As far as inspiring guests before they travel, there is a whole range of possibilities. It may require some testing to find what is right for your property. Here are some things to try:
- Social Media. Engaging on social media is more critical for hotels now than ever before. It’s where you can identify and engage with your brand advocates (your best customers), and leverage user generated content to build a relationship with their social networks. We’ve talked about this before, so CLICK HERE to access a useful blog post with more details.
- Update your TripAdvisor and Social Media pages frequently with fresh images. TripAdvisor recently released a study that links photos to increased direct bookings. CLICK HERE to read the article.
- Display reviews on your site. Reading reviews is now part of the booking process, so having reviews on your site enables travelers to make purchase decisions without leaving to look for reviews on OTAs. According to a case study by L2, Four Seasons launched user reviews in 2010, and was among the 17% of brands that featured them on their brand.com sites. Those brands sent 39% less traffic to OTAs, avoiding expensive OTA commissions.
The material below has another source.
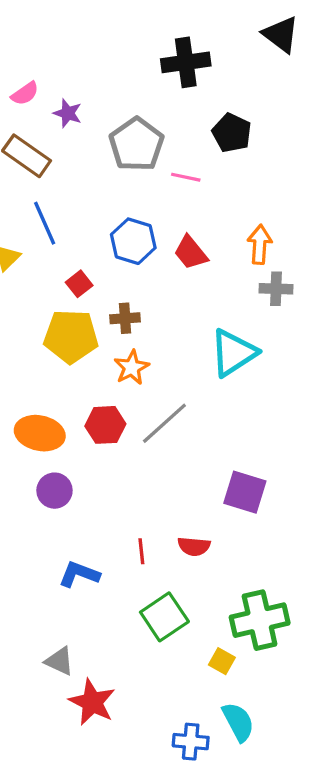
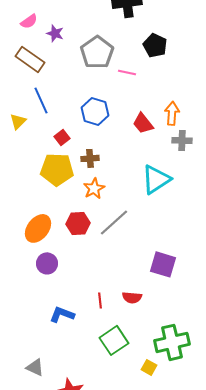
red trapezoid: (191, 253) -> (143, 123), moved
orange ellipse: (40, 433) -> (38, 228), turned -64
gray triangle: (59, 661) -> (35, 367), moved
- Try Pinterest! If you have the resources, Pinterest is a great place to find highly engaged customers who are very likely to be inspired. If you’re interested in learning more, we blogged about it recently: CLICK HERE to access the post.
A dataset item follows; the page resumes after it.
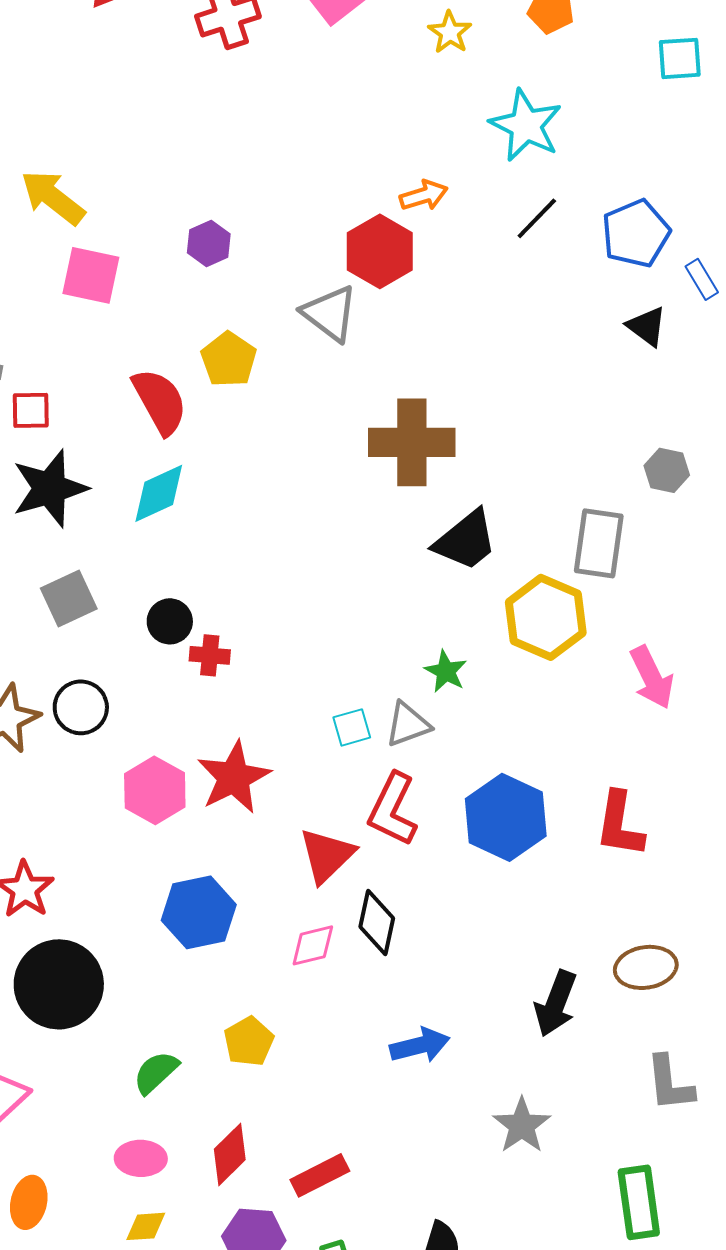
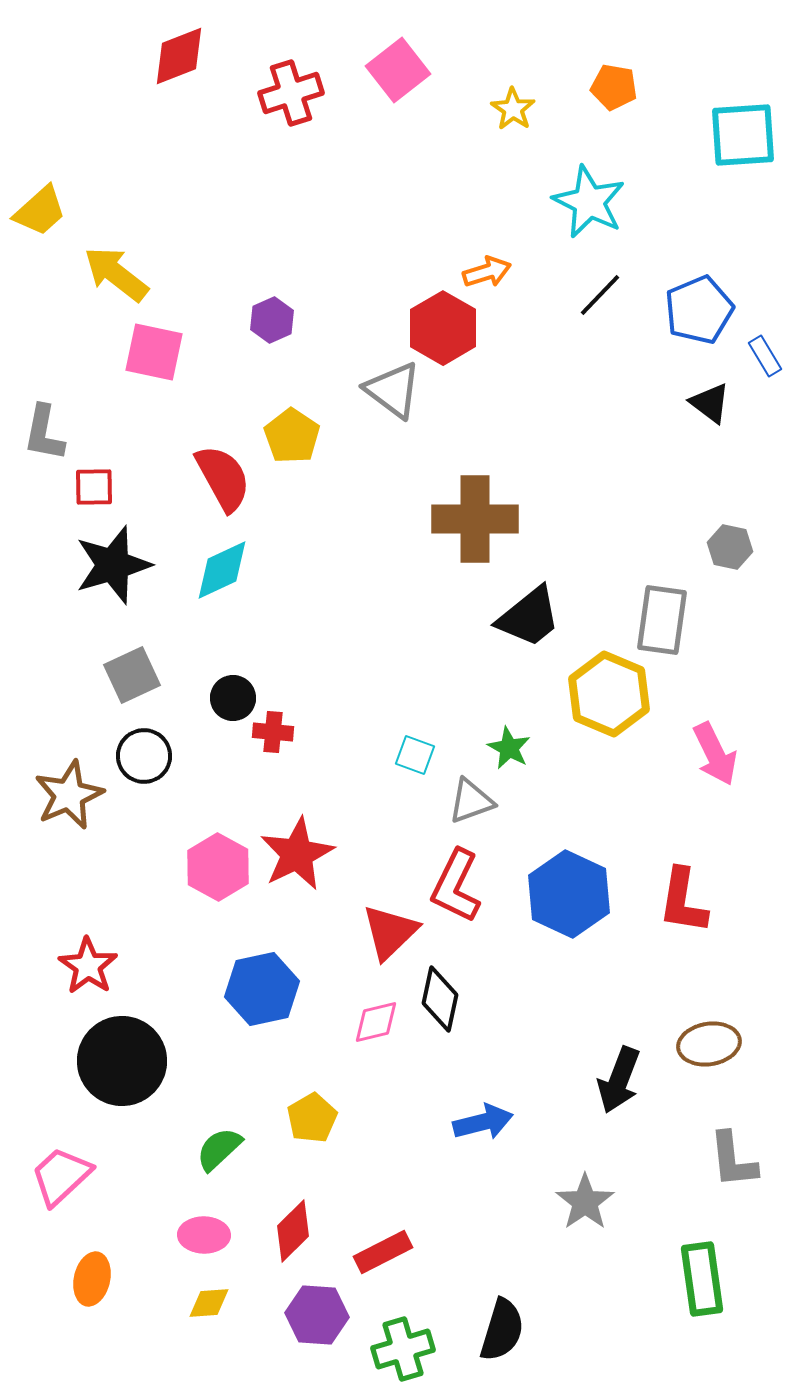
cyan square: (680, 58) -> (743, 135), size x1.5
black circle: (81, 707) -> (144, 756), moved
cyan square: (352, 727) -> (415, 755), moved, turned 36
If you’re looking for more suggestions, we’d love you to subscribe to our blog! We write about this topic pretty frequently, and we’re always coming up with something new. The subscription field is at the top of the blog page on the right-hand side.
Would you suggest more of a social media presence, especially on sites like Instagram?
If you have the resources, absolutely! Instagram is a great site for this, because you can get the whole team involved if you want, and it doesn’t necessarily require expensive resources. Anybody with a smartphone can participate. We’re actually publishing a blog post about Instagram on Monday, so stay tuned!
Next in demographics…
What generation comes after the Millennials?
Since this generation, sometimes called Generation Z, is currently so young (born roughly in 2000 to the present), we need to watch them a little bit longer before we can really talk about trends. But, here is one thing to consider: These kids were the first generation born with the Internet and are suspected to be the most individualistic and technology-dependent generation yet. Already, they spend 41% of their time outside of school with computers or mobile devices, according to a Sparks & Honey report. “They suffer from FOMO (fear of missing out) more than Millennials, so being culturally connected is critical,” researchers wrote.